I'm not sure why one needs to manipulate the model matrix directly like
this, but I assume that there is some coherent reason or you wouldn't be
asking. Also isn't the formula for groupedData() supposed to have a
*single* covariate on the right, like y ~ x | g (where y, x, and g are
individual variables)?
Best,
John
On 2022-01-07 5:29 p.m., Key, Melissa wrote:
> John,
>
> Thanks for your response.
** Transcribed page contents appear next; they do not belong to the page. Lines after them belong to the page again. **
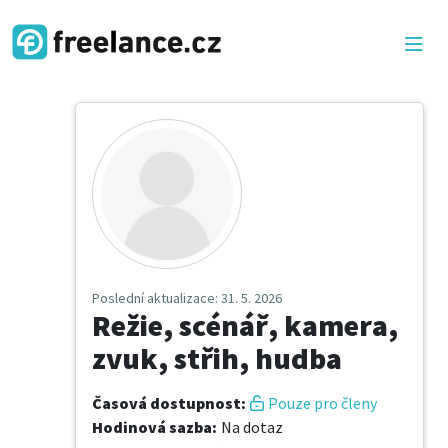
Poslední aktualizace
: 31. 5. 2026
Režie, scénář, kamera,
zvuk, střih, hudba
Časová dostupnost
:
Pouze pro členy
Hodinová sazba
:
Na dotaz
I agree that the definition of the data frame is poor (in my defense it came directly from the demo code, but I should have checked it more thoroughly). The good news is that your comments caused me to take a closer look at where X was defined, and I found the reason I wasn't getting the same results on my Mac and PC - that error was between keyboard and chair.
>
> There is still something funny going on though (at least relative to my previous experience with how R searches environments:
>
> If X is defined in the global environment, groupedData can find it there and use it. (this is what I'm used to)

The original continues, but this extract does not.